Introduction to Municipal EngineeringLaajuus (5 cr)
Code: T300DH71
Credits
5 op
Objectives
After completing the course, the student:
- be able to describe the importance of infrastructure to citizens and society,
infrastructure systems as part of the built environment, infrastructure of the communities
and factors affecting the operating environment of systems and their development
- can describe systems, actors and roles of the actors in the field of infrastructure
as well as the basic principles of building and maintaining systems and being sustainable
development goals
- be able to describe the mobility and transport needs, the transport system and the different modes of transport
and the basics of transport system design
- can present the bus infrastructure to structures, management, legislation, bus hierarchy
and the design system basics
Can explain the role of streets as a multi - mode mode of transport and different functions, and
as a location for water supply, energy and telecommunications networks
- can describe the main concepts and principles of water management, different system levels and their
interconnections and responsibilities for the organization and implementation of water services
- identify the type of expertise required in infrastructure engineering and its sub-sectors,
the importance of collaboration and the societal context of communities' technical systems
development and maintenance, as well as tasks in the industry.
Content
1. Infrastructure engineering, infrastructure systems as part of the built environment,
the importance, security and economic impact of civil engineering on citizens and society,
connection to land use planning and town planning, influences on urban technology
social, economic and environmental objectives; community building and sustainable development -
infrastructure engineering actors, characteristics of infrastructure systems,
construction and maintenance principles, past and future, aging infrastructure
challenges: repair debt, maintenance resource scarcity and life cycle management, infrastructure engineering
related key jobs and prospects for the future engineer.

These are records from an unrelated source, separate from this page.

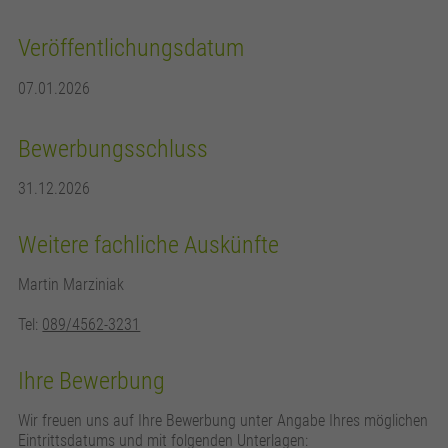
Veröffentlichungsdatum
07.01.2026
Bewerbungsschluss
31.12.2026
Weitere fachliche Auskünfte
Martin Marziniak
Tel:
089/4562-3231
Ihre Bewerbung
Wir freuen uns auf Ihre Bewerbung unter Angabe Ihres möglichen
Eintrittsdatums und mit folgenden Unterlagen:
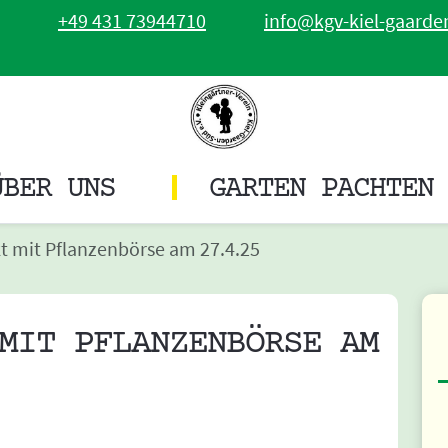
+49 431 73944710
info@kgv-kiel-gaarde
ÜBER UNS
GARTEN PACHTEN
t mit Pflanzenbörse am 27.4.25
MIT PFLANZENBÖRSE AM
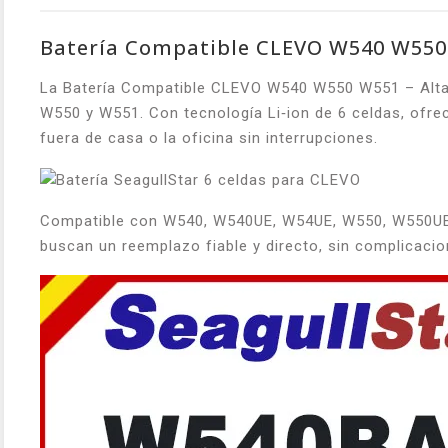
Batería Compatible CLEVO W540 W550
La Batería Compatible CLEVO W540 W550 W551 – Alta C
W550 y W551. Con tecnología Li‑ion de 6 celdas, ofrec
fuera de casa o la oficina sin interrupciones.
Compatible con W540, W540UE, W54UE, W550, W550UE y 
buscan un reemplazo fiable y directo, sin complicacio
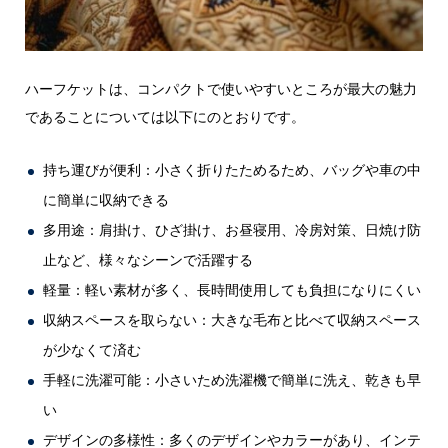
ハーフケットは、コンパクトで使いやすいところが最大の魅力
であることについては以下にのとおりです。
持ち運びが便利：小さく折りたためるため、バッグや車の中
に簡単に収納できる
多用途：肩掛け、ひざ掛け、お昼寝用、冷房対策、日焼け防
止など、様々なシーンで活躍する
軽量：軽い素材が多く、長時間使用しても負担になりにくい
収納スペースを取らない：大きな毛布と比べて収納スペース
が少なくて済む
手軽に洗濯可能：小さいため洗濯機で簡単に洗え、乾きも早
い
デザインの多様性：多くのデザインやカラーがあり、インテ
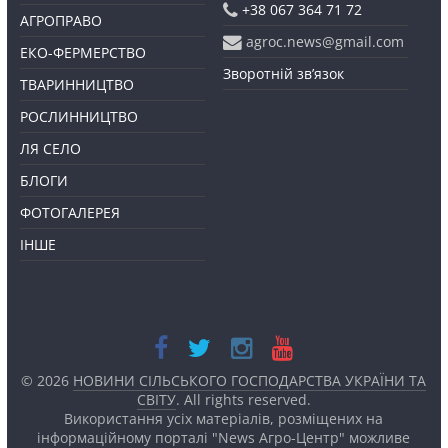
+38 067 364 71 72
АГРОПРАВО
agroc.news@gmail.com
ЕКО-ФЕРМЕРСТВО
Зворотній зв’язок
ТВАРИННИЦТВО
РОСЛИННИЦТВО
ЛЯ СЕЛО
БЛОГИ
ФОТОГАЛЕРЕЯ
ІНШЕ
© 2026
НОВИНИ СІЛЬСЬКОГО ГОСПОДАРСТВА УКРАЇНИ ТА
СВІТУ
. All rights reserved.
Використання усіх матеріалів, розміщених на
інформаційному порталі "News Агро-Центр" можливе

2. Transport and transportation systems, mobility and transport needs, demand for passenger and freight transport
and supply, the role of transport and transport in society, the transport system and
the key concepts and terms relating to fairway technology, the transport system and the various modes of transport,
modes and modes of transport as part of the transport system, sustainable and safe transport
transportation system; the main environmental, health and safety impacts of transport, to these
the related objectives and means of action, the basis for the design and development of the transport system,
goals and the different actors involved in the development of the future of the transport and transportation system
challenges and opportunities.
3. Transport infrastructure, transport infrastructure construction environment, operators and
stakeholders and legislation, transport infrastructure management and planning criteria,
fairway hierarchy and key concepts of fairway geometry, cross sections of roads, streets and railways; and
structural features, street features, and multi-purpose functionality
(different modes of travel, parking, etc.) and infrastructure and equipment under and over the street,
basics of road and street maintenance: winter and summer care and maintenance with ratings.
4. Water management systems and services, the value and importance of water management in society,
water supply system as a whole (domestic water, waste water, storm water), development of water supply as a part
communities, water circulation in communities, water supply institutions and stakeholders, water supply
strategic asset management, customer oriented water management, water management and
development and future challenges.
5. Recycling and waste management, waste management legislation, waste law priority order, key concepts:
reuse, recycling, recovery, waste categories, hazardous waste, construction waste,
material efficiency, circular economy, waste sorting, collection and transportation, waste treatment technologies,
waste treatment centers, disposal.
6. Energy and telecommunications networks, key energy and telecommunications networks in society,
from the point of view of the built environment and infrastructure engineering, network management and maintenance
(national networks, underground cables, district heating networks, gas lines, etc.).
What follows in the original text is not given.